With the string "data" as the filter, copy each matching line from the records.

____________________

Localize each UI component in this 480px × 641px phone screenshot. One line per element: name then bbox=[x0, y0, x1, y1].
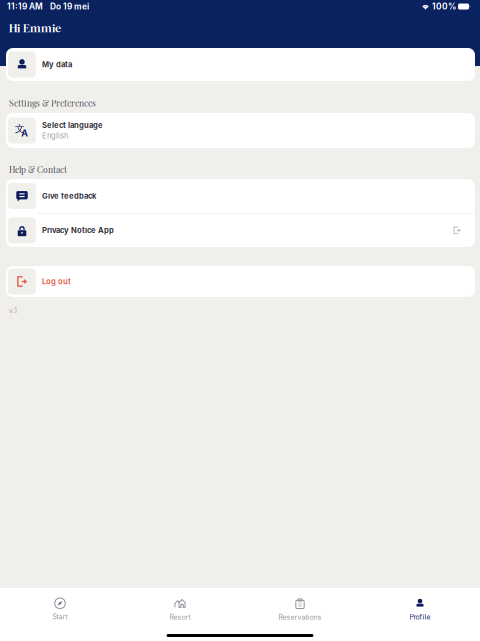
staticText: Settings & Preferences bbox=[9, 97, 96, 109]
button[interactable]: Reservations bbox=[240, 593, 360, 626]
staticText: Log out bbox=[42, 277, 71, 286]
staticText: Start bbox=[52, 613, 68, 621]
button[interactable]: Profile bbox=[360, 593, 480, 626]
button[interactable]: Privacy Notice App bbox=[6, 214, 475, 247]
staticText: 文 bbox=[15, 123, 25, 135]
staticText: Do 19 mei bbox=[50, 2, 89, 12]
staticText: Profile bbox=[410, 613, 430, 621]
button[interactable]: Give feedback bbox=[6, 179, 475, 213]
staticText: 11:19 AM bbox=[7, 2, 43, 12]
staticText: 100% bbox=[432, 2, 456, 12]
button[interactable]: Resort bbox=[120, 593, 240, 626]
staticText: Resort bbox=[170, 613, 190, 622]
staticText: Hi Emmie bbox=[9, 20, 61, 36]
staticText: A bbox=[21, 128, 28, 138]
staticText: Give feedback bbox=[42, 191, 96, 201]
button[interactable]: Log out bbox=[6, 266, 475, 297]
staticText: v.1 bbox=[9, 306, 17, 315]
button[interactable]: 文 bbox=[6, 113, 475, 148]
staticText: Privacy Notice App bbox=[42, 226, 114, 235]
staticText: Reservations bbox=[278, 613, 322, 622]
staticText: English bbox=[42, 131, 68, 140]
button[interactable]: Start bbox=[0, 593, 120, 626]
staticText: Help & Contact bbox=[9, 164, 67, 175]
staticText: Select language bbox=[42, 121, 103, 130]
staticText: My data bbox=[42, 60, 72, 69]
button[interactable]: My data bbox=[6, 48, 475, 81]
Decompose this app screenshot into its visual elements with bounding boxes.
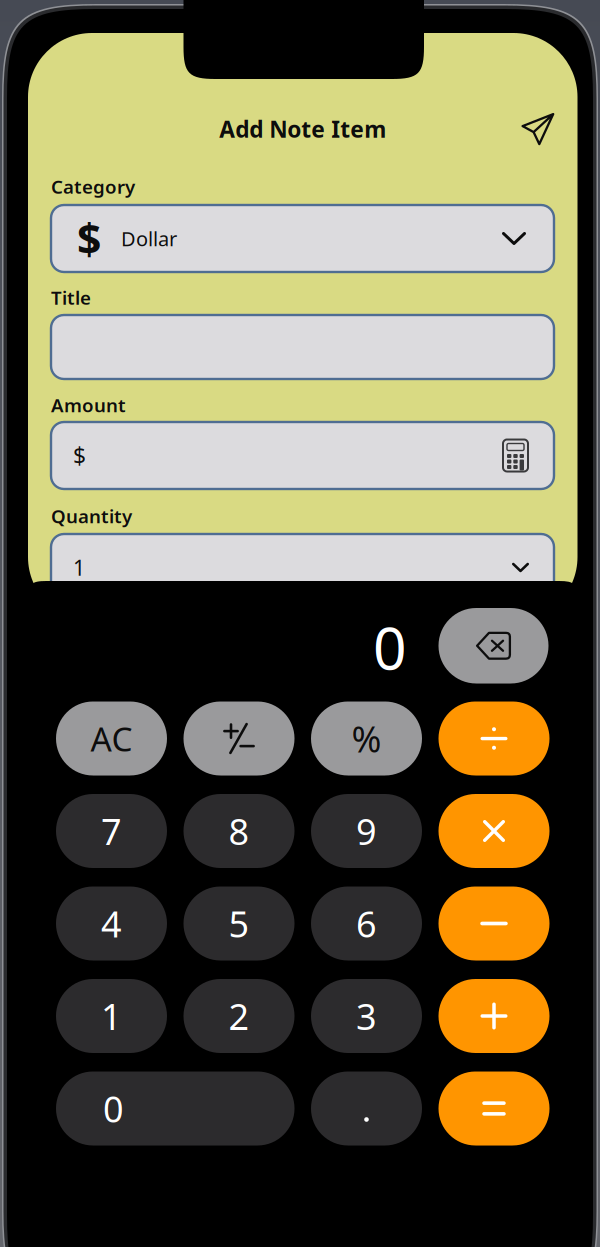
staticText: 2 [228, 992, 250, 1040]
staticText: $ [77, 210, 101, 267]
button[interactable]: 2 [184, 979, 294, 1053]
button[interactable]: $ [51, 422, 554, 489]
staticText: $ [73, 440, 86, 470]
button[interactable]: % [311, 702, 422, 776]
button[interactable]: 4 [56, 886, 167, 960]
staticText: Dollar [121, 225, 177, 252]
button[interactable]: 0 [56, 1072, 294, 1146]
button[interactable]: Divide [438, 702, 550, 776]
button[interactable]: 9 [311, 794, 422, 868]
staticText: Amount [51, 393, 126, 417]
staticText: AC [90, 716, 132, 761]
button[interactable]: 7 [56, 794, 167, 868]
button[interactable]: 8 [184, 794, 294, 868]
staticText: Title [51, 285, 91, 310]
button[interactable]: 3 [311, 979, 422, 1053]
staticText: 1 [101, 992, 122, 1040]
staticText: 5 [228, 900, 250, 947]
staticText: Category [51, 174, 135, 199]
button[interactable]: 6 [311, 886, 422, 960]
staticText: 1 [73, 553, 85, 582]
button[interactable]: Multiply [438, 794, 550, 868]
button[interactable]: 1 [56, 979, 167, 1053]
button[interactable]: $ [51, 205, 554, 272]
button[interactable]: Add [438, 979, 550, 1053]
button[interactable]: Subtract [438, 886, 550, 960]
staticText: 8 [228, 807, 250, 855]
staticText: 4 [101, 900, 122, 947]
staticText: 7 [101, 807, 122, 855]
staticText: 0 [373, 608, 407, 686]
staticText: 9 [356, 807, 377, 855]
button[interactable]: Equals [438, 1072, 550, 1146]
button[interactable]: Title [51, 315, 554, 379]
staticText: 6 [356, 900, 377, 947]
button[interactable]: AC [56, 702, 167, 776]
staticText: Quantity [51, 504, 132, 528]
button[interactable]: Send [521, 112, 555, 146]
button[interactable]: 5 [184, 886, 294, 960]
staticText: % [352, 715, 382, 762]
button[interactable]: Delete [438, 608, 548, 684]
staticText: 0 [103, 1085, 124, 1132]
staticText: Add Note Item [219, 114, 386, 144]
button[interactable]: 1 [51, 534, 554, 601]
button[interactable]: Decimal point [311, 1072, 422, 1146]
staticText: 3 [356, 992, 377, 1040]
button[interactable]: Toggle sign [184, 702, 294, 776]
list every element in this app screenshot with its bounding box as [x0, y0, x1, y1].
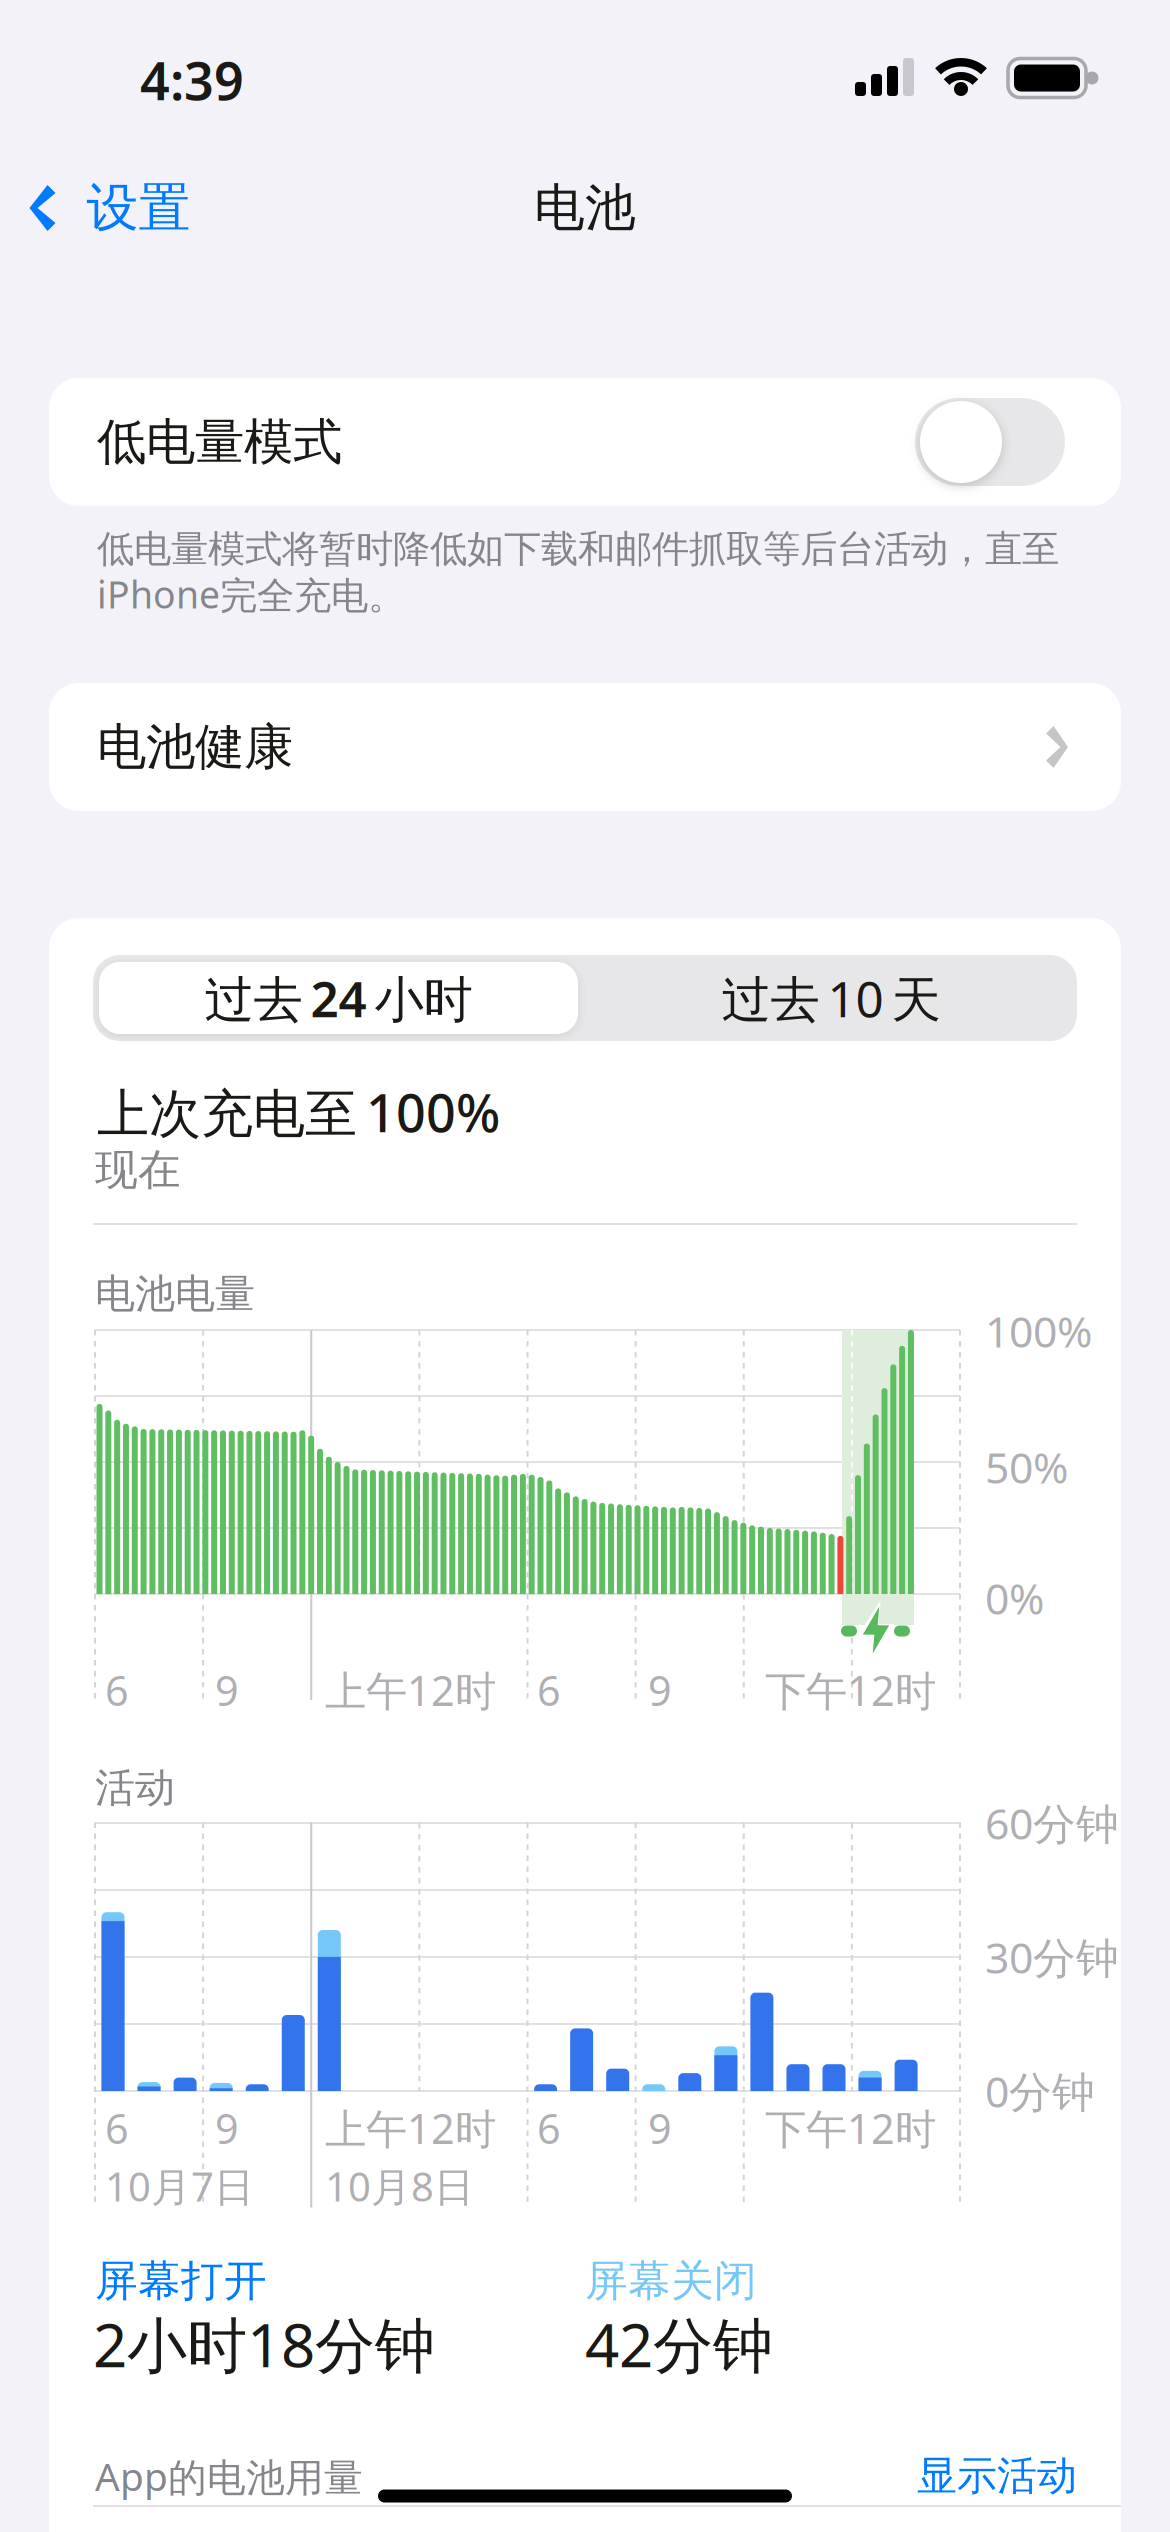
staticText: 上午12时	[325, 2101, 496, 2156]
button[interactable]: 设置	[30, 176, 190, 240]
staticText: 6	[105, 1663, 129, 1718]
staticText: 电池	[534, 177, 636, 239]
staticText: 2小时18分钟	[93, 2304, 435, 2384]
staticText: 过去 24 小时	[204, 965, 472, 1031]
button[interactable]: 过去 10 天	[592, 962, 1070, 1034]
staticText: 电池电量	[95, 1269, 255, 1318]
staticText: 电池健康	[97, 717, 293, 777]
staticText: 屏幕打开	[95, 2255, 267, 2307]
staticText: 9	[215, 1663, 239, 1718]
staticText: 下午12时	[765, 2101, 936, 2156]
staticText: 上次充电至 100%	[97, 1078, 500, 1147]
staticText: 显示活动	[917, 2451, 1077, 2500]
staticText: 屏幕关闭	[585, 2255, 757, 2307]
button[interactable]: 低电量模式	[49, 378, 1121, 506]
staticText: 上午12时	[325, 1663, 496, 1718]
staticText: 10月7日	[105, 2159, 254, 2212]
staticText: 9	[215, 2101, 239, 2156]
staticText: 50%	[985, 1439, 1068, 1495]
staticText: 0%	[985, 1570, 1044, 1626]
staticText: 42分钟	[585, 2304, 773, 2384]
staticText: 低电量模式	[97, 412, 342, 472]
button[interactable]: 显示活动	[777, 2451, 1077, 2500]
staticText: 100%	[985, 1303, 1092, 1359]
staticText: 6	[537, 2101, 561, 2156]
staticText: 0分钟	[985, 2063, 1095, 2119]
staticText: 6	[537, 1663, 561, 1718]
staticText: iPhone完全充电。	[97, 569, 405, 619]
staticText: 60分钟	[985, 1795, 1119, 1851]
staticText: App的电池用量	[95, 2450, 363, 2502]
staticText: 9	[648, 2101, 672, 2156]
staticText: 4:39	[140, 46, 244, 115]
staticText: 现在	[95, 1144, 181, 1196]
staticText: 9	[648, 1663, 672, 1718]
staticText: 30分钟	[985, 1929, 1119, 1985]
staticText: 6	[105, 2101, 129, 2156]
staticText: 活动	[95, 1763, 175, 1812]
staticText: 设置	[86, 176, 190, 240]
button[interactable]: 过去 24 小时	[99, 962, 578, 1034]
staticText: 下午12时	[765, 1663, 936, 1718]
staticText: 低电量模式将暂时降低如下载和邮件抓取等后台活动，直至	[97, 526, 1059, 572]
button[interactable]: 电池健康	[49, 683, 1121, 811]
staticText: 10月8日	[325, 2159, 474, 2212]
staticText: 过去 10 天	[722, 965, 940, 1031]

____________________

- Final answer:
staticText: My data bbox=[42, 60, 72, 69]
button[interactable]: My data bbox=[6, 48, 475, 81]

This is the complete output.